A report in the Wall Street Journal says the Biden Administration is threatening a possible ban of the popular social media app, TikTok, claiming it threatens national security.

With more than 100 million U.S. users, more than half of the states and the federal government have already banned TikTok on government devices as a response to growing tensions with China. TikTok is owned by a Chinese company and there are concerns user data is available to prying eyes in Beijing.

Heading into the Houston Rodeo, 'some' rodeo-goers were ready for some postable moments, and the thought of losing the social-media platform does not go over well. "I wouldn't like that," says TikTok user LaTisha Wilson, "I get a lot of information from TikTok, and I also put a lot of information on TikTok, myself."

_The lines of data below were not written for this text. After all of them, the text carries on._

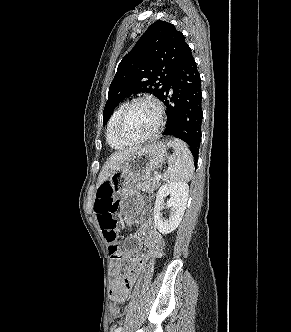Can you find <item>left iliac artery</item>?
I'll list each match as a JSON object with an SVG mask.
<instances>
[{"mask_svg":"<svg viewBox=\"0 0 291 332\" xmlns=\"http://www.w3.org/2000/svg\"><path fill=\"white\" fill-rule=\"evenodd\" d=\"M122 331V327H118L117 329H115L114 332H121Z\"/></svg>","mask_w":291,"mask_h":332,"instance_id":"left-iliac-artery-1","label":"left iliac artery"}]
</instances>
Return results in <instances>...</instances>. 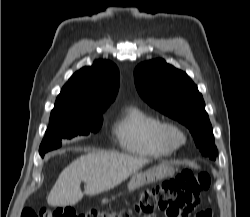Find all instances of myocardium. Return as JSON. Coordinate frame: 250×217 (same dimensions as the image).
<instances>
[{"instance_id":"myocardium-1","label":"myocardium","mask_w":250,"mask_h":217,"mask_svg":"<svg viewBox=\"0 0 250 217\" xmlns=\"http://www.w3.org/2000/svg\"><path fill=\"white\" fill-rule=\"evenodd\" d=\"M159 137L165 145L173 150L182 147L187 141L184 130L179 125L169 122L160 124Z\"/></svg>"}]
</instances>
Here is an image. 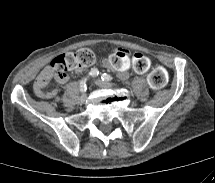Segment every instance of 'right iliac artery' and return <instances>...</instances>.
Wrapping results in <instances>:
<instances>
[{"instance_id": "82829eb1", "label": "right iliac artery", "mask_w": 215, "mask_h": 183, "mask_svg": "<svg viewBox=\"0 0 215 183\" xmlns=\"http://www.w3.org/2000/svg\"><path fill=\"white\" fill-rule=\"evenodd\" d=\"M98 74H99V71L96 68H93L89 72L88 77H96V76H98ZM86 80H87V78H84L80 82V91L81 92H86V90H87Z\"/></svg>"}]
</instances>
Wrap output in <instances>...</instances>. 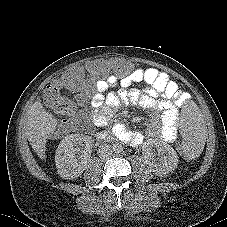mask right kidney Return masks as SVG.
I'll use <instances>...</instances> for the list:
<instances>
[{
    "label": "right kidney",
    "instance_id": "1",
    "mask_svg": "<svg viewBox=\"0 0 227 227\" xmlns=\"http://www.w3.org/2000/svg\"><path fill=\"white\" fill-rule=\"evenodd\" d=\"M92 138L82 134L67 135L58 145L55 163L58 174L64 179L79 177L91 157ZM80 146H84L83 150Z\"/></svg>",
    "mask_w": 227,
    "mask_h": 227
}]
</instances>
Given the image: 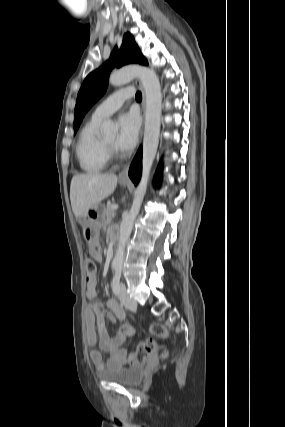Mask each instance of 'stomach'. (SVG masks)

TIKTOK: Nearly half of Americans would support a ban on TikTok, poll finds

Houston tech writer Jeff Balke is also fond of TikTok, "Personally, it would be a bummer." He says he understands the concern that the data connected to the endless stream of posts might provide some unintended insight to people, or governments, with access to it.

Layered on top of that, China's 2017 'National Intelligence Law' says any data collected by a Chinese company that's deemed of 'national security' value, could belong to the Chinese government. It's a big deal, since everything we do on social media, or online, is collected.

"I think people don't really fully get that, at any time, a company that collects this data can determine, really, what you like; what you don't like; who you are, down to some very nitty-gritty details about your life," says Balke.

As to how TikTok might be banned, tech experts believe the apps could be turned off, while servers connected to TikTok could be blocked. A larger argument is whether it's right. "It becomes a slippery slope," says digital marketing firm, Vertical Web, owner Beth Guide. "You don't like TikTok, this week. Who are you not going to like next week? I don't like the feel of any of it."

RELATED: White House gives federal agencies 30 days to remove TikTok from all government devices

The ALCU has already argued that a TikTok ban would be a first amendment violation, but FOX 26 Senior Legal Analyst Chris Tritico suggests the government's duty to protect national security overrides the right to free speech, much like you can't yell 'fire' in a crowded theater.

For its part, TikTok has said it already has a plan to run its data through U.S. servers to filter any personal data from leaving the country. The White House must decide whether that's a believable course of action.